Literature is full of examples of natural disasters that point out human limitations, and often demonstrate our best qualities in helping others in such times. The impacts of recent hurricanes, typhoons, and floods around the world are still being felt, showing brute untamed Nature determining much of mankind's outcomes.
William Faulkner used the 1927 Mississippi River flooding as the focal point of his story "Old Man" in which an unnamed convict is sent to rescue an unnamed pregnant woman from the flood and, though he is presumed to have died in the attempt and has various opportunities to escape, he eventually returns to the Penal Farm only to receive a longer sentence as a political pawn.
"Old Man" has been adapted several times in film and for television, and now a new version World Premier of Twenty Seven by Edward Morgan is playing on the Alabama Shakespeare Festival's Octagon stage.
Mr. Morgan's two act drama is given a sensitive-ironic-minimalist showing in director Nancy Rominger's production featuring a strong seven member acting ensemble. And while it takes several liberties with its source (Faulkner purists will disapprove, no doubt), the script easily shifts time and place, incorporates unobtrusive narrative into the dialogue, maintains suspense in its plot and character development, and issues provocative philosophical questions with some crudely humorous language -- all in keeping with Faulkner's prose.
The muted tones of an enormous mural depicting a Mississippi backwater serves as a backdrop to simple platforms and minimal furniture in Peter Hicks' understated set, affording the company significant freedom to shift location and explore the nuances of Mr. Morgan's script. And the audience is brought into the intimacy of the space.
Making an impressive ASF debut, Justin Adams portrays Aikins as a complex man whose answer to "What is the natural state of man?" is simply and succinctly that he is "born to die"; but how he gets there is so important to this Aikins and his sense of duty that he can't accept freedom "till I've earned it". As he recounts his adventures on the river to fellow inmates who can't fathom Aikins' voluntary return -- Drew Parker as the youthful and sex-obsessed Tommy, and Larry Thomas as the sardonic older guitar strumming Ike (both excellent)-- events of the present and the recent past alternate, allowing these two foils to follow Aikins' journey as he tries to make sense of the world he has been thrust into, a world that bioth mystifies and threatens him, victimizes and affords him release.

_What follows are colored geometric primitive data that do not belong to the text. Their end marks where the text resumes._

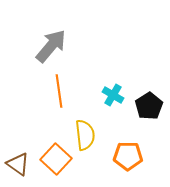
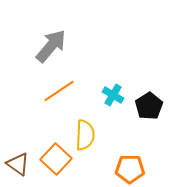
orange line: rotated 64 degrees clockwise
yellow semicircle: rotated 8 degrees clockwise
orange pentagon: moved 2 px right, 13 px down
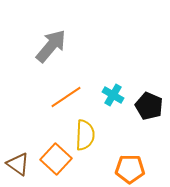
orange line: moved 7 px right, 6 px down
black pentagon: rotated 16 degrees counterclockwise
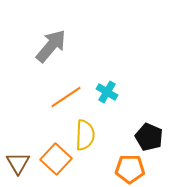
cyan cross: moved 6 px left, 3 px up
black pentagon: moved 31 px down
brown triangle: moved 1 px up; rotated 25 degrees clockwise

Vasnessa Bartlett plays Ellie, who avoids eye contact with Aikins at first rescue, and who maintains her own secret despite the intimacy of sharing a small boat. -- In the course of their few weeks together, we see a gradual development of a relationship; Aikins is confident in his abilities to manage a boat through the flood and appears to live in the moment but is reluctant to connect with Ellie, her "belly is a millstone around my neck"; she, on the other hand "needs a plan" from him; and ultimately there is a softening in their relationship. -- Mr. Adams and Ms. Bartlett work so well together that we can get involved in their respective plights, and understand their different solutions; very credible performances.

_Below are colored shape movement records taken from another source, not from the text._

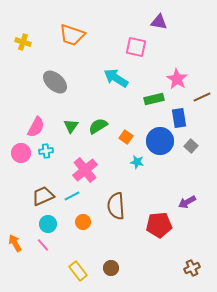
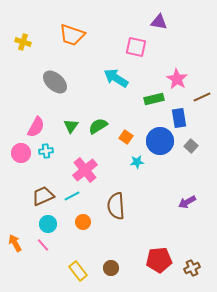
cyan star: rotated 16 degrees counterclockwise
red pentagon: moved 35 px down
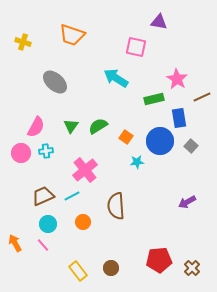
brown cross: rotated 21 degrees counterclockwise
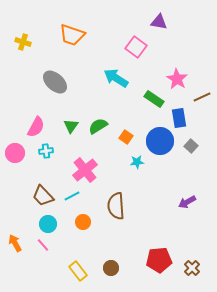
pink square: rotated 25 degrees clockwise
green rectangle: rotated 48 degrees clockwise
pink circle: moved 6 px left
brown trapezoid: rotated 110 degrees counterclockwise
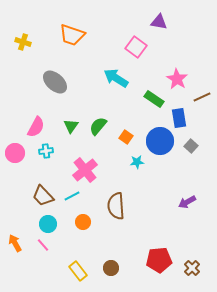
green semicircle: rotated 18 degrees counterclockwise
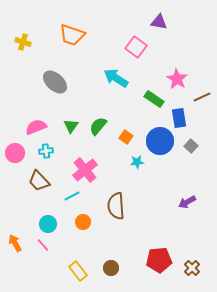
pink semicircle: rotated 140 degrees counterclockwise
brown trapezoid: moved 4 px left, 15 px up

Eleven other characters are brought to life by a cadre of three actors -- Carl Palmer, Kevin Hearn Cutts, Brian Wallace -- who create memorable characters. Among them: Mr. Wallace's outrageous depiction of a Cajun gator hunter who comes to the couple's aid; Mr. Palmer's Deputy Buckworth as both a comic caricature and a reprehensible sadist; and Mr. Cutts as the Warden caught between doing what he knows is right and what is convenient...a finely nuanced portrait.
Ms. Rominger moves the action at a brisk pace, mixing humor and seriousness, and her actors are so finely tuned to one another, shifting time and location effortlessly while depicting in thoroughly credible characters, that audiences are left pondering their own decisions.